Records provided Block Start

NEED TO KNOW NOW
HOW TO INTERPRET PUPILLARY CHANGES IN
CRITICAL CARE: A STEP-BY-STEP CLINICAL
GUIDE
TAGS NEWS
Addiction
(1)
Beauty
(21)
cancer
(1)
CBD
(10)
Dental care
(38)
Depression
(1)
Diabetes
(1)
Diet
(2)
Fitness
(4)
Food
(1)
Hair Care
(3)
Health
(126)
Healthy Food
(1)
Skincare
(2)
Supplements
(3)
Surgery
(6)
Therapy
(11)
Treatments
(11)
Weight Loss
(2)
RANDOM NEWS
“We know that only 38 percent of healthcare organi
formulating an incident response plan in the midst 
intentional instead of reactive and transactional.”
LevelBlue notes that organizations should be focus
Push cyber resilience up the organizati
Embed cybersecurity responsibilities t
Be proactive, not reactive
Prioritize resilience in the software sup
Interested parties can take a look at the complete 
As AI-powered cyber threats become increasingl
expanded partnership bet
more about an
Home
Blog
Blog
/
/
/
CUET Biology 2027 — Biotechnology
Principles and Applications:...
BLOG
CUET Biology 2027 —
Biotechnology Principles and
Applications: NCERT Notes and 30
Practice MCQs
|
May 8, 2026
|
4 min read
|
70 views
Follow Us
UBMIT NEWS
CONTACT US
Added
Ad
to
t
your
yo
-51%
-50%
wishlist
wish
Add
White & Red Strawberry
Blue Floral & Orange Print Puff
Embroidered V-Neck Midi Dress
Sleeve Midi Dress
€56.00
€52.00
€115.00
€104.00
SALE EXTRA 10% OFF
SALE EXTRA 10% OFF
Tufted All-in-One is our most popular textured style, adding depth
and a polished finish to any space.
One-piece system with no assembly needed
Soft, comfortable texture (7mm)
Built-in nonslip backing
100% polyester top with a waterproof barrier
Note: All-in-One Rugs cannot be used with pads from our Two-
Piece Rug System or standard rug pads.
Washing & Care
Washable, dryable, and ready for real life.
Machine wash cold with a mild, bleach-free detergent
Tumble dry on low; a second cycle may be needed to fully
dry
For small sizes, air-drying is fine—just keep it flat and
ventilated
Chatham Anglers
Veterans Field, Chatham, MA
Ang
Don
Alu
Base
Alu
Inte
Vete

Records provided Block End

What is being asked >> Look through the listing above and copy each line where the string "Dress" occurs.

Solution to the problem >>
Embroidered V-Neck Midi Dress
Sleeve Midi Dress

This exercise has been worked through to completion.